British nationals living in Berlin have been given reassurance that an urgent registration process to secure legal status will be in place for them in the event of the UK leaving the EU with no deal.
Worried Britons who attended a meeting hosted by the British embassy have said they felt relief that the state authorities were able to go further than the European Commission, whose no deal planning, announced this week, made them feel “abandoned”.
There are an estimated 100,000 Britons living in Germany, the majority of them working. But they fear that post-Brexit, they will be treated as third-country nationals, last in the queue for jobs after Germans and EU nationals, as is the current legal priority for anyone applying for work who comes from a country outside the bloc.
With 18,000 British nationals living in the state, Berlin recently overtook North Rhine-Westphalia as the state with the most UK nationals, the ambassador said in his opening remarks.
Engelhard Manzanke, the head of the Foreigners Registration Office at the Berlin state office for citizens, told Britons that he could not say what kind of residence status UK nationals would get when the UK leaves the EU, nor what documents would be required.
But he promised that the immigration office would clarify the situation as soon as possible and be “very generous” with British people in Berlin who have to go through the federal legislative process to establish their new status.

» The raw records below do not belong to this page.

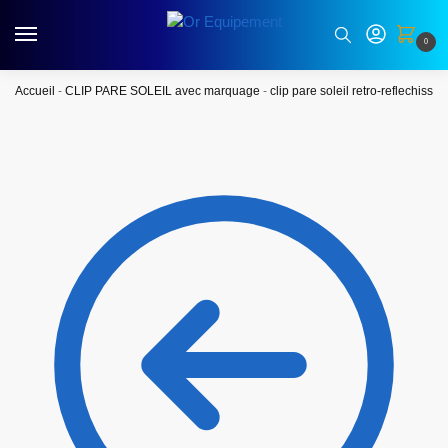
0
Accueil
-
CLIP PARE SOLEIL avec marquage
-
clip pare soleil retro-reflechissan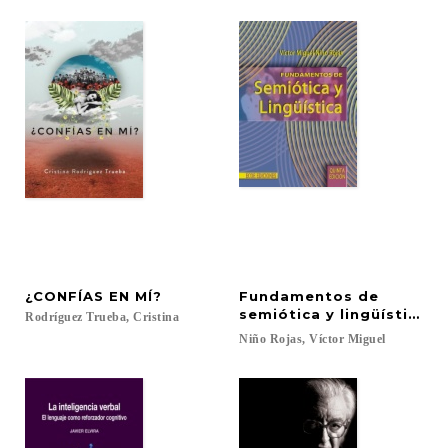
¿CONFÍAS
EN
MÍ?
Fundamentos de
semiótica y lingüística
Rodríguez
Trueba,
Cristina
Niño
Rojas,
Víctor
Miguel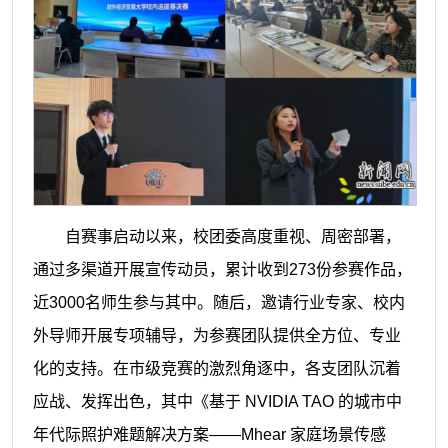
自赛事启动以来，校团委高度重视、周密部署，
通过多渠道开展宣传动员，累计收到273份参赛作品，
近3000名师生参与其中。随后，邀请行业专家、校内
外导师开展专项辅导，为参赛团队提供全方位、专业
化的支持。在市级竞赛的激烈角逐中，各支团队沉着
应战、发挥出色，其中《基于 NVIDIA TAO 的城市中
年代际照护难题解决方案——Mhear 家庭场景传感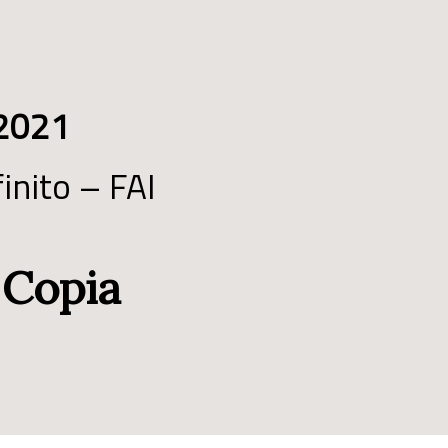
 2021
finito – FAI
 Copia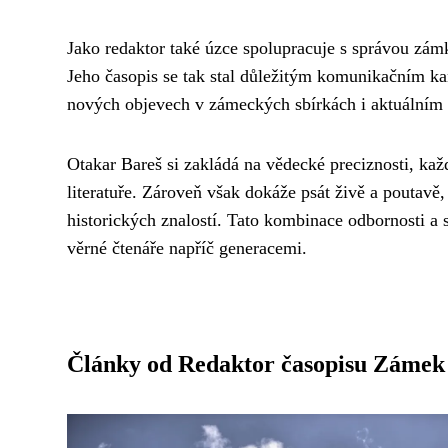
Jako redaktor také úzce spolupracuje s správou zámk
Jeho časopis se tak stal důležitým komunikačním ka
nových objevech v zámeckých sbírkách i aktuálním
Otakar Bareš si zakládá na vědecké preciznosti, ka
literatuře. Zároveň však dokáže psát živě a poutavě,
historických znalostí. Tato kombinace odbornosti a s
věrné čtenáře napříč generacemi.
Články od Redaktor časopisu Zámek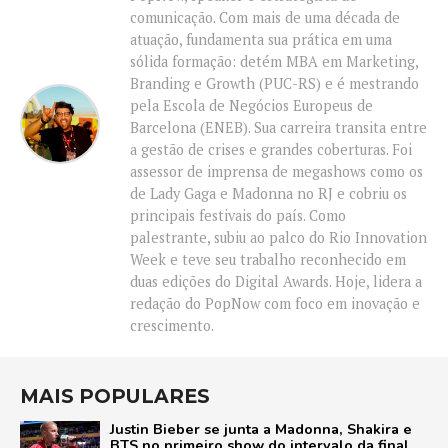
comunicação. Com mais de uma década de
atuação, fundamenta sua prática em uma
sólida formação: detém MBA em Marketing,
Branding e Growth (PUC-RS) e é mestrando
pela Escola de Negócios Europeus de
Barcelona (ENEB). Sua carreira transita entre
a gestão de crises e grandes coberturas. Foi
assessor de imprensa de megashows como os
de Lady Gaga e Madonna no RJ e cobriu os
principais festivais do país. Como
palestrante, subiu ao palco do Rio Innovation
Week e teve seu trabalho reconhecido em
duas edições do Digital Awards. Hoje, lidera a
redação do PopNow com foco em inovação e
crescimento.
MAIS POPULARES
Justin Bieber se junta a Madonna, Shakira e
BTS no primeiro show do intervalo da final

He told them it would take eight weeks for the immigration office in Berlin to issue residence permits and this would not be possible before 29 March. However, he reassured Britons in the audience that the city had an “excellent, flexible team which coped with the refugee crisis two years ago”.

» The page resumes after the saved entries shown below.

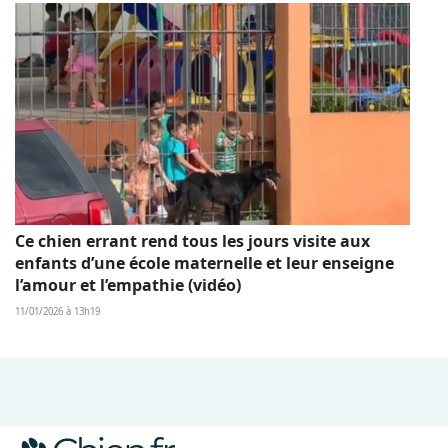
Ce chien errant rend tous les jours visite aux
enfants d’une école maternelle et leur enseigne
l’amour et l’empathie (vidéo)
11/01/2026 à 13h19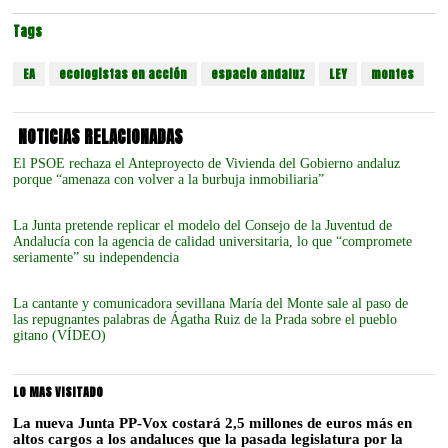
Tags
EA
ecologistas en acción
espacio andaluz
LEY
montes
NOTICIAS RELACIONADAS
El PSOE rechaza el Anteproyecto de Vivienda del Gobierno andaluz
porque “amenaza con volver a la burbuja inmobiliaria”
La Junta pretende replicar el modelo del Consejo de la Juventud de
Andalucía con la agencia de calidad universitaria, lo que “compromete
seriamente” su independencia
La cantante y comunicadora sevillana María del Monte sale al paso de
las repugnantes palabras de Ágatha Ruiz de la Prada sobre el pueblo
gitano (VÍDEO)
LO MAS VISITADO
La nueva Junta PP-Vox costará 2,5 millones de euros más en
altos cargos a los andaluces que la pasada legislatura por la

He told them by the second week in January, Britons could register their personal details on an official website to help establish that they have a continued right to live and work in the state on 30 March in the event of no deal.

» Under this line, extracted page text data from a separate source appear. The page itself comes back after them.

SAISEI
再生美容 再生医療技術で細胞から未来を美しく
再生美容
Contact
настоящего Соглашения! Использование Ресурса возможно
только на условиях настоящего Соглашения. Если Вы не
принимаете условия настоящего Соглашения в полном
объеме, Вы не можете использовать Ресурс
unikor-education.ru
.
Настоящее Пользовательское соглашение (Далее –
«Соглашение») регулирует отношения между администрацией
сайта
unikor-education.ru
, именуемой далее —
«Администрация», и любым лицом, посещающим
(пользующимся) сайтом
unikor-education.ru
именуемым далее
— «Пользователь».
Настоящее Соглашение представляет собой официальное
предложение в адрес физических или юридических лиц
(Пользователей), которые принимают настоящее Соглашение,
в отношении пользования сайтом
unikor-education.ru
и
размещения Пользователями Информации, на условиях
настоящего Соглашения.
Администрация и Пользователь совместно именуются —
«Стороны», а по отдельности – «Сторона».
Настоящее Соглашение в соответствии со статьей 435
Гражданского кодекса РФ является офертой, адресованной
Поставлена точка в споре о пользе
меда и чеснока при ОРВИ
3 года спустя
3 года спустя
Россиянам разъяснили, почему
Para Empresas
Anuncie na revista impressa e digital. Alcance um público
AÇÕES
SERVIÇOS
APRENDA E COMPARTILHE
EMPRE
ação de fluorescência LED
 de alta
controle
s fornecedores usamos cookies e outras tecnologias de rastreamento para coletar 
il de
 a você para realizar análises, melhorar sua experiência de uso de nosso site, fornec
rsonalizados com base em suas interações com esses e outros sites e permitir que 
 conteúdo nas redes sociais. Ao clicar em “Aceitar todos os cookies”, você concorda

One British national at the meeting said they felt that at last someone had listened to them after two years of anxiety.
“His statement is remarkable, in my view because he, as the first of the heads of the immigration offices in Germany, is willing to come out at this stage and put Brits’ minds at rest,” said the source.
Earlier this week, the French also sought to reassure British nationals in France of their status post-Brexit.
Nathalie Loiseau, the Europe minister, said France would guarantee the residence, employment and welfare rights of the 160,000 British citizens living there provided that Britain offered the same guarantees to French expatriates.
The British in Europe campaign group said UK nationals in the EU were facing “a rough landing” in the absence of a deal. Guaranteeing residency rights and issuing documents by 30 March would be a “massive and overwhelming task in some countries”, said the group’s co-chair, Jane Golding.
European governments are being urged by Brussels to take a “generous” approach to protect the rights of 1 million Britons living in the European Union if the UK crashes out of Brexit talks without a deal.